The Evanston Land Use Commission voted May 28, 2026, to recommend City Council approve an Amazon mini-fulfillment center at 2310-12 Main St. The facility would offer what Amazon calls 30-minute delivery on roughly 3,500 grocery and household items, operating around the clock with gig-style drivers using their own vehicles.

Commissioner Luke Harris-Ferree cast the lone dissenting vote. The remaining commissioners voted in favor.

Nathan Eady, a senior manager at Amazon, told the commission the Evanston site would be one of about 30 in a national "Amazon Now" rollout. The application was filed by Matt Marek of Graphite Design Group LLC on Amazon's behalf, classifying the facility as a "Wholesale Good Establishment" under Evanston's zoning code.

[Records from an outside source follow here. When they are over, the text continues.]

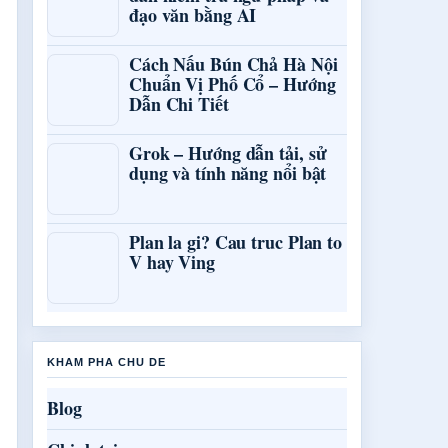
đạo văn bằng AI
Cách Nấu Bún Chả Hà Nội
Chuẩn Vị Phố Cổ – Hướng
Dẫn Chi Tiết
Grok – Hướng dẫn tải, sử
dụng và tính năng nổi bật
Plan la gi? Cau truc Plan to
V hay Ving
KHAM PHA CHU DE
Blog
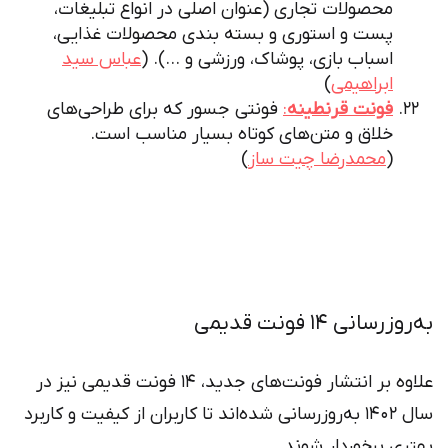
محصولات تجاری (عنوان اصلی در انواع تبلیغات،
پست و استوری و بسته بندی محصولات غذایی،
اسباب بازی، پوشاک، ورزشی و …). (
عباس سید
ابراهیمی
)
فونت قرنطینه
:
فونتی جسور که برای طراحی‌های
خلاق و متن‌های کوتاه بسیار مناسب است.
(
محمدرضا چیت ساز
)
به‌روزرسانی 14 فونت قدیمی
علاوه بر انتشار فونت‌های جدید، 14 فونت قدیمی نیز در
سال 1402 به‌روزرسانی شده‌اند تا کاربران از کیفیت و کاربرد
بهتری برخوردار شوند.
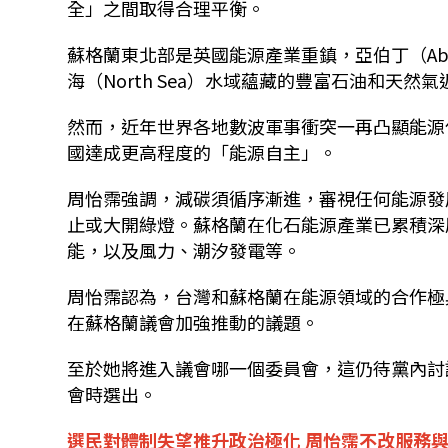
全」之間取得合理平衡。
蘇格蘭東北部是英國能源產業重鎮，亞伯丁（Ab
海（North Sea）水域蘊藏的豐富石油和天
然而，近年世界各地數波軍事衝突一再凸顯能源
國達成更高程度的「能源自主」。
周怡霈強調，減碳須循序漸進，審視任何能源發
止或大開綠燈。蘇格蘭在化石能源產業已累積深
能，以及風力、潮汐發電等。
周怡霈認為，台灣和蘇格蘭在能源領域的合作極
在蘇格蘭議會加強推動的議題。
至於她將進入議會哪一個委員會，這仍待黨內討
會時選出。
選民對體制失望推升政治極化 周怡霈不改服務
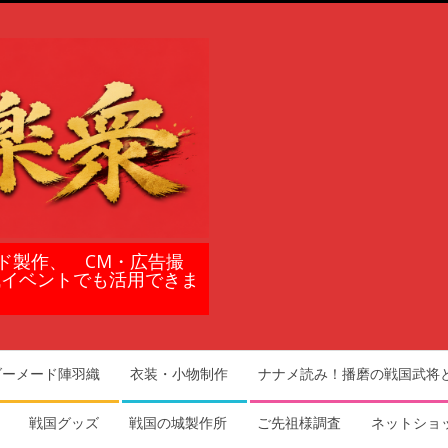
ド製作、 CM・広告撮
域イベントでも活用できま
ダーメード陣羽織
衣装・小物制作
ナナメ読み！播磨の戦国武将
戦国グッズ
戦国の城製作所
ご先祖様調査
ネットショ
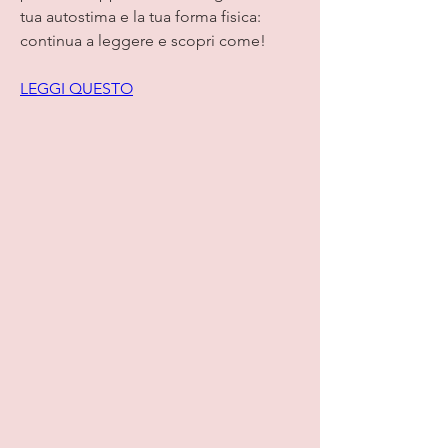
tua autostima e la tua forma fisica: 
continua a leggere e scopri come!
LEGGI QUESTO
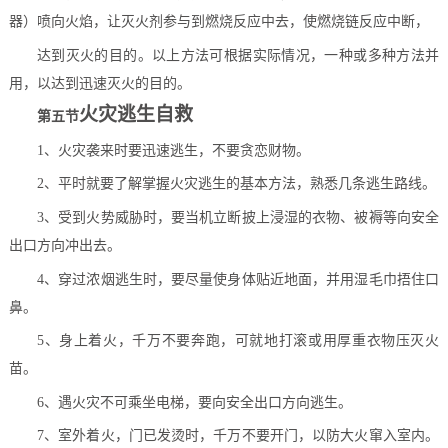
器）喷向火焰，让灭火剂参与到燃烧反应中去，使燃烧链反应中断，
达到灭火的目的。
以上方法可根据实际情况，一种或多种方法并
用，以达到迅速
灭火的目的。
火灾逃生自救
第五节
1、火灾袭来时要迅速逃生，不要贪恋财物。
2、平时就要了解掌握火灾逃生的基本方法，熟悉几条逃生路线。
3、受到火势威胁时，要当机立断披上浸湿的衣物、被褥等向安
全
出口方向冲出去。
4、穿过浓烟逃生时，要尽量使身体贴近地面，并用湿毛巾捂住
口
鼻。
5、身上着火，千万不要奔跑，可就地打滚或用厚重衣物压灭火
苗。
6、遇火灾不可乘坐电梯，要向安全出口方向逃生。
7、室外着火，门已发烫时，千万不要开门，以防大火窜入室内。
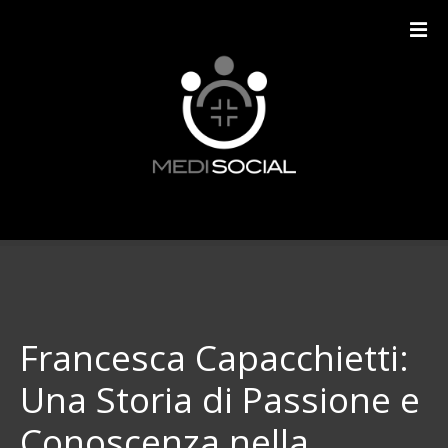
V
a
i
a
l
c
o
n
t
e
n
u
t
o
Francesca Capacchietti:
Una Storia di Passione e
Conoscenza nella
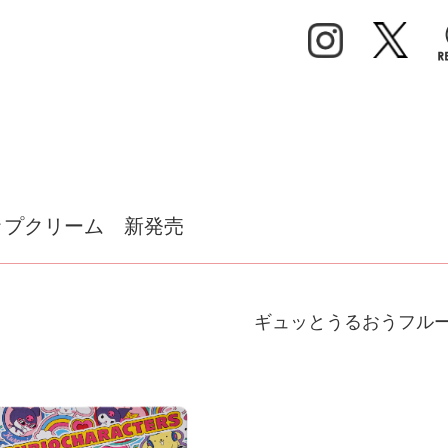
ップクリーム 新発売
ギュッとうるおうフル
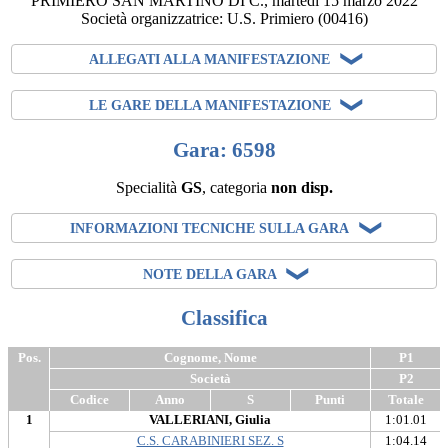
PRIMIERO SAN MARTINO DI C.
,
martedi 15 marzo 2022
Società organizzatrice:
U.S. Primiero
(00416)
ALLEGATI ALLA MANIFESTAZIONE
LE GARE DELLA MANIFESTAZIONE
Gara: 6598
Specialità
GS
, categoria
non disp.
INFORMAZIONI TECNICHE SULLA GARA
NOTE DELLA GARA
Classifica
Pos.
Cognome, Nome
P1
Società
P2
Codice
Anno
S
Punti
Totale
1
VALLERIANI, Giulia
1:01.01
C.S. CARABINIERI SEZ. S
1:04.14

The traffic numbers drew the sharpest scrutiny. Amazon's initial application listed about 240 daily car trips. Eady corrected that figure at the meeting to 750 to 1,000 outbound driver trips per day, with seven to 10 drivers on site at any given time.

"I don't want our clerical error to misstate our traffic to be lower than what we expect it to be," Eady said.

Harris-Ferree said he drives the road multiple times a day and his children attend daycare near the site. City zoning administrator Jeremiah Bebo countered that the stretch of Main Street is intentionally zoned for commercial use and built to handle higher traffic loads.

The facility would occupy space in a multi-tenant building where, according to Albert Ferguson, a tenant who rents two units in the same complex, the other occupied storefronts see very little foot traffic and the front parking lot is frequently empty. The shared lot has 21 spaces in front and 12 in back; the warehouse model typically needs about 10 designated spaces to operate.

The commission attached conditions: Amazon must submit a traffic study and a delivery driver flow pattern before the proposal reaches City Council for a final vote. No Council vote date has been set.